Home is a Hit: A look at the 5C’s First BIPOC Musical Showcase


Belen Yudess ’25
Social Media Manager

The Black, Indigenous, and people of color (BIPOC) Musical Showcase: Home ran from Oct. 21 to Oct. 23 at Pomona’s Large Studio Room. The showcase consisted of 10 numbers from a wide array of different musicals such as Rent and High School Musical. From heartfelt ballads like Aladdin’s “Proud of Your Boy” (Vicente Valdez HMC ’25) and tick tick… Boom’s “Why” (Aydin Mallery PZ’ 24), to upbeat showstoppers such as Coco’s “La Llorona” (Destiny Rivera ’24) and Purlie!’s “I Got Love” (Perrin Williams PO ’22), this musical was a love letter to the power of BIPOC voices.

When deciding upon acts for this inaugural production, the directors were very intentional about the songs they chose. “I think they tried to get a variety of styles of shows. But I think one of the things that they really wanted to do was select songs centered around characters that were white or musicals that were traditionally cast for white roles or actors,” said performer Isha Singh ’23. “I think the reason for this was that we were given the space and opportunity to be a part of roles that we may not have had the opportunity to be in.”
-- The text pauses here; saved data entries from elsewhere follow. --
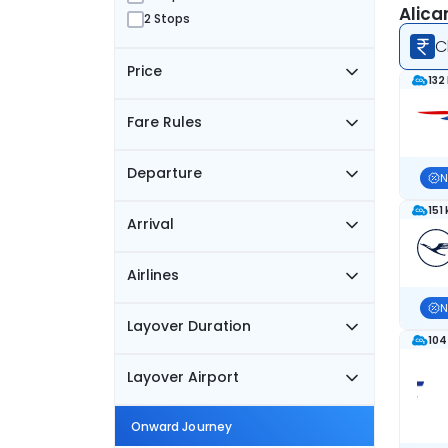
Alica
2 Stops
C
Price
132
Fare Rules
Departure
N
151
Arrival
Airlines
N
Layover Duration
104
Layover Airport
Onward Journey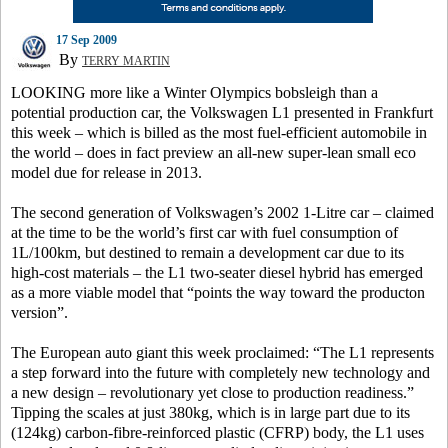
17 Sep 2009
By
TERRY MARTIN
LOOKING more like a Winter Olympics bobsleigh than a
potential production car, the Volkswagen L1 presented in Frankfurt
this week – which is billed as the most fuel-efficient automobile in
the world – does in fact preview an all-new super-lean small eco
model due for release in 2013.
The second generation of Volkswagen’s 2002 1-Litre car – claimed
at the time to be the world’s first car with fuel consumption of
1L/100km, but destined to remain a development car due to its
high-cost materials – the L1 two-seater diesel hybrid has emerged
as a more viable model that “points the way toward the producton
version”.
The European auto giant this week proclaimed: “The L1 represents
a step forward into the future with completely new technology and
a new design – revolutionary yet close to production readiness.”
Tipping the scales at just 380kg, which is in large part due to its
(124kg) carbon-fibre-reinforced plastic (CFRP) body, the L1 uses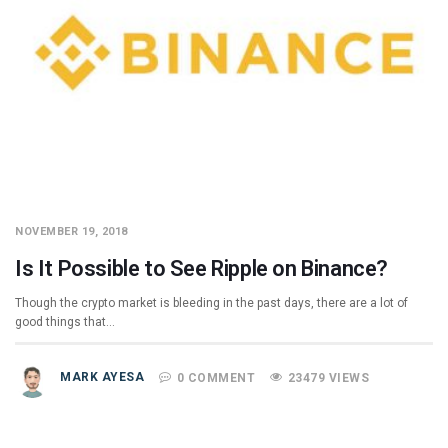
NOVEMBER 19, 2018
Is It Possible to See Ripple on Binance?
Though the crypto market is bleeding in the past days, there are a lot of
good things that…
MARK AYESA
0 COMMENT
23479 VIEWS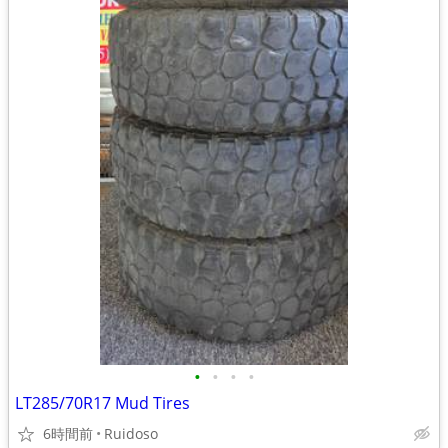
•
•
•
•
LT285/70R17 Mud Tires
6時間前
Ruidoso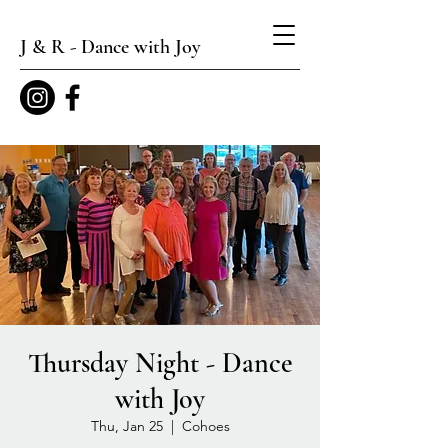
J & R - Dance with Joy
Thursday Night - Dance
with Joy
Thu, Jan 25
  |  
Cohoes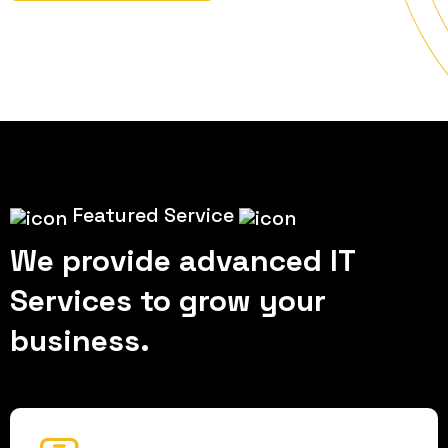
Featured Service
We provide advanced IT
Services to grow your
business.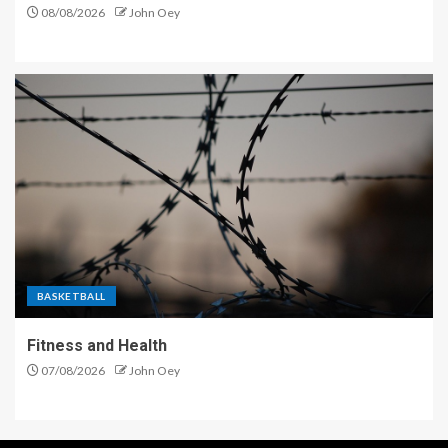
08/08/2026
John Oey
BASKETBALL
Fitness and Health
07/08/2026
John Oey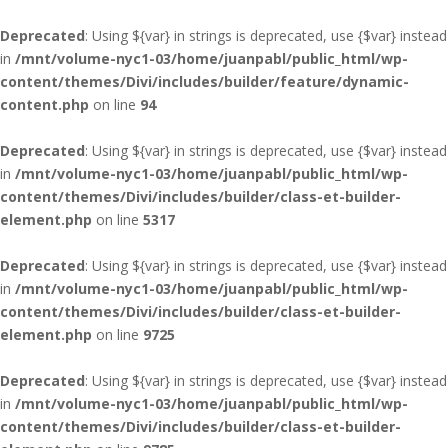
Deprecated
: Using ${var} in strings is deprecated, use {$var} instead
in
/mnt/volume-nyc1-03/home/juanpabl/public_html/wp-
content/themes/Divi/includes/builder/feature/dynamic-
content.php
on line
94
Deprecated
: Using ${var} in strings is deprecated, use {$var} instead
in
/mnt/volume-nyc1-03/home/juanpabl/public_html/wp-
content/themes/Divi/includes/builder/class-et-builder-
element.php
on line
5317
Deprecated
: Using ${var} in strings is deprecated, use {$var} instead
in
/mnt/volume-nyc1-03/home/juanpabl/public_html/wp-
content/themes/Divi/includes/builder/class-et-builder-
element.php
on line
9725
Deprecated
: Using ${var} in strings is deprecated, use {$var} instead
in
/mnt/volume-nyc1-03/home/juanpabl/public_html/wp-
content/themes/Divi/includes/builder/class-et-builder-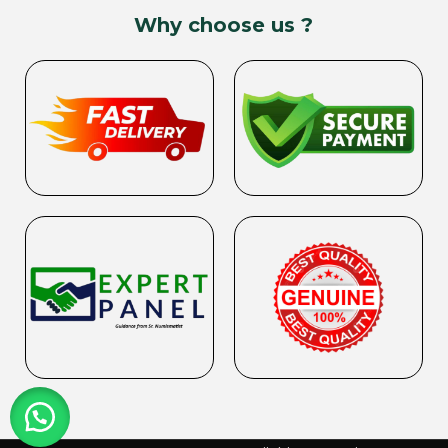
Why choose us ?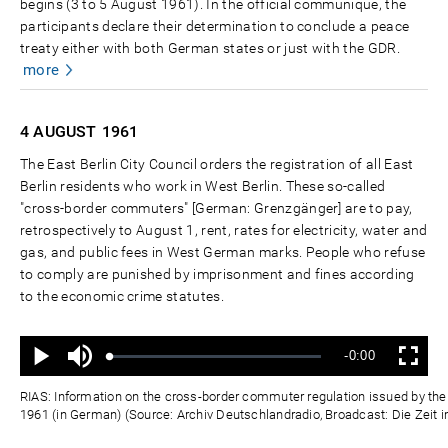
begins (3 to 5 August 1961). In the official communiqué, the
participants declare their determination to conclude a peace
treaty either with both German states or just with the GDR.
more
4 AUGUST
1961
The East Berlin City Council orders the registration of all East
Berlin residents who work in West Berlin. These so-called
"cross-border commuters" [German: Grenzgänger] are to pay,
retrospectively to August 1, rent, rates for electricity, water and
gas, and public fees in West German marks. People who refuse
to comply are punished by imprisonment and fines according
to the economic crime statutes.
Ton
Verbleibende
-0:00
aus
Geladen
:
Status
:
Wiedergabe
Vollbild
0%
0%
Zeit
RIAS: Information on the cross-border commuter regulation issued by the E
1961 (in German) (Source: Archiv Deutschlandradio, Broadcast: Die Zeit i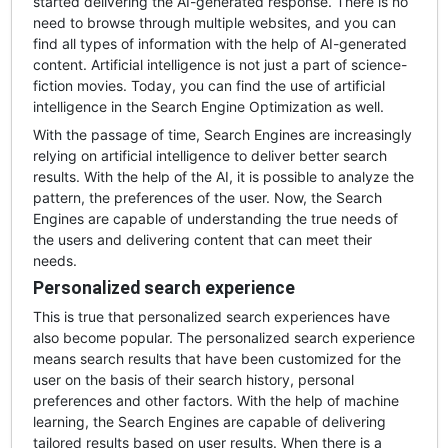
started delivering the AI-generated response. There is no
need to browse through multiple websites, and you can
find all types of information with the help of AI-generated
content. Artificial intelligence is not just a part of science-
fiction movies. Today, you can find the use of artificial
intelligence in the Search Engine Optimization as well.
With the passage of time, Search Engines are increasingly
relying on artificial intelligence to deliver better search
results. With the help of the AI, it is possible to analyze the
pattern, the preferences of the user. Now, the Search
Engines are capable of understanding the true needs of
the users and delivering content that can meet their
needs.
Personalized search experience
This is true that personalized search experiences have
also become popular. The personalized search experience
means search results that have been customized for the
user on the basis of their search history, personal
preferences and other factors. With the help of machine
learning, the Search Engines are capable of delivering
tailored results based on user results. When there is a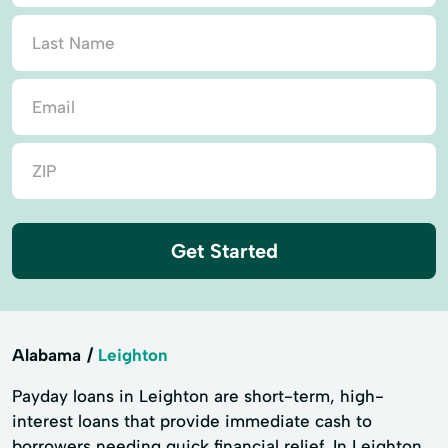
Get Started
Alabama
Leighton
Payday loans in Leighton are short-term, high-
interest loans that provide immediate cash to
borrowers needing quick financial relief. In Leighton,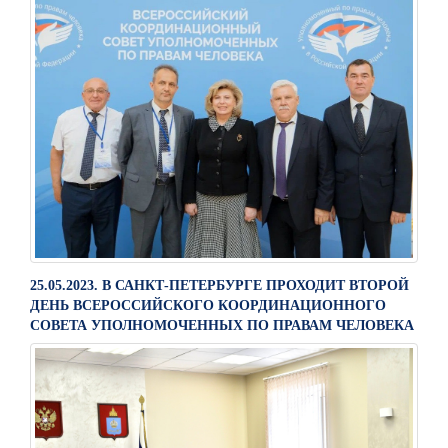
25.05.2023. В САНКТ-ПЕТЕРБУРГЕ ПРОХОДИТ ВТОРОЙ
ДЕНЬ ВСЕРОССИЙСКОГО КООРДИНАЦИОННОГО
СОВЕТА УПОЛНОМОЧЕННЫХ ПО ПРАВАМ ЧЕЛОВЕКА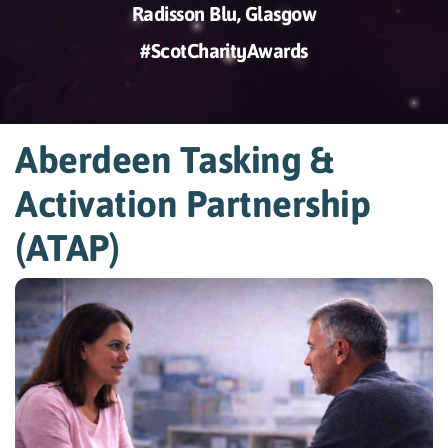
Radisson Blu, Glasgow
#ScotCharityAwards
Aberdeen Tasking &
Activation Partnership
(ATAP)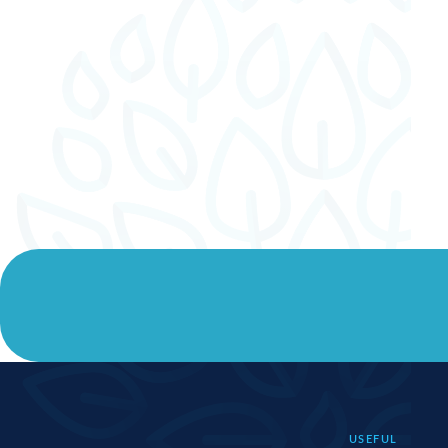
USEFUL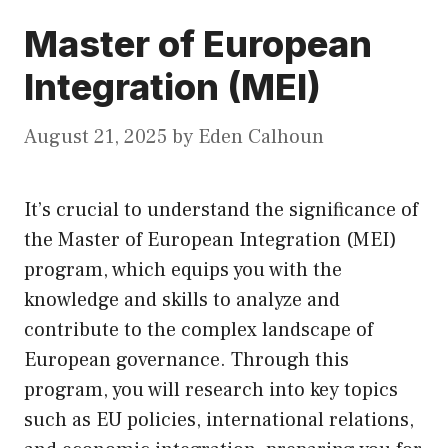
Master of European
Integration (MEI)
August 21, 2025
by
Eden Calhoun
It’s crucial to understand the significance of
the Master of European Integration (MEI)
program, which equips you with the
knowledge and skills to analyze and
contribute to the complex landscape of
European governance. Through this
program, you will research into key topics
such as EU policies, international relations,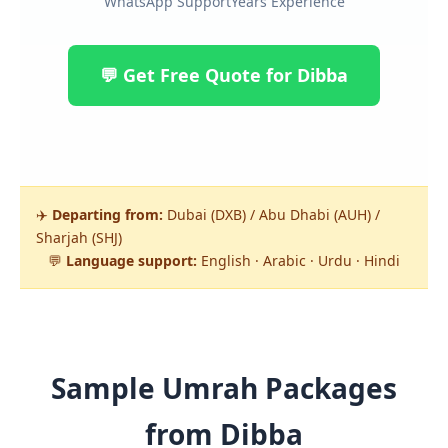
WhatsApp Support
Years Experience
💬 Get Free Quote for Dibba
✈️
Departing from:
Dubai (DXB) / Abu Dhabi (AUH) /
Sharjah (SHJ)
💬
Language support:
English · Arabic · Urdu · Hindi
Sample Umrah Packages
from Dibba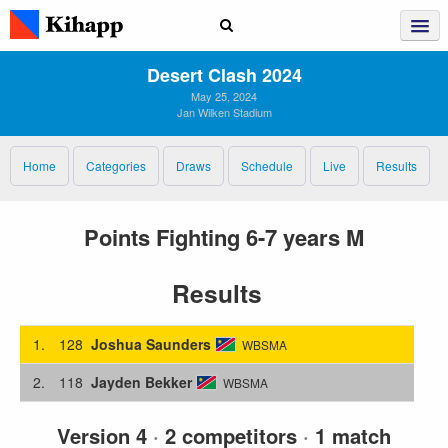
Desert Clash 2024
May 25, 2024
Jan Wilken Stadium
Home
Categories
Draws
Schedule
Live
Results
Points Fighting 6-7 years M
Results
1.
128
Joshua Saunders
WBSMA
2.
118
Jayden Bekker
WBSMA
Version 4
·
2 competitors
·
1 match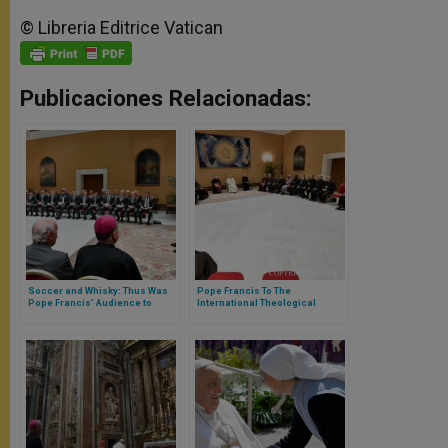
© Libreria Editrice Vatican
Publicaciones Relacionadas:
Soccer and Whisky: Thus Was
Pope Francis To The
Pope Francis’ Audience to
International Theological
Glasgow’s Celtic Club Players
Commission: “We’ll Never
Understand the Church if It’s
Not Understood That She Is
Woman”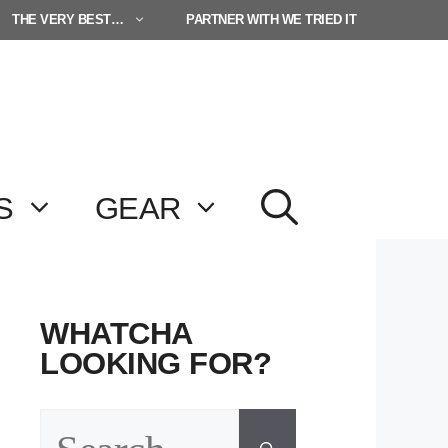
THE VERY BEST…
PARTNER WITH WE TRIED IT
S
GEAR
WHATCHA
LOOKING FOR?
Search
The actors were also given a chance to explore songs that were important to their own identities. “They also did select some songs that were culturally important to some of the actors,” said Singh. “Part of that was being able to honor and respect the beautiful music from BIPOC artists as well.”

Singh, who performed an emotional and tear-jerking rendition of Hamilton’s Burn, was grateful for the opportunity to work through her own feelings and past experiences. “I have had personal experiences with infidelity and I tried to tap into that, how I felt when that happened to me and being able to channel the anger, sadness and confusion I felt about all of it,” said Singh. “In the song, I wanted to be able to tell a story [as] she’s entering different stages of grief. You have repeated words in the song, such as burn, [but] not all the burns mean the same thing. She’s literally burning things and she’s burning her past metaphorically. It’s very interesting to go through that. It felt very powerful.”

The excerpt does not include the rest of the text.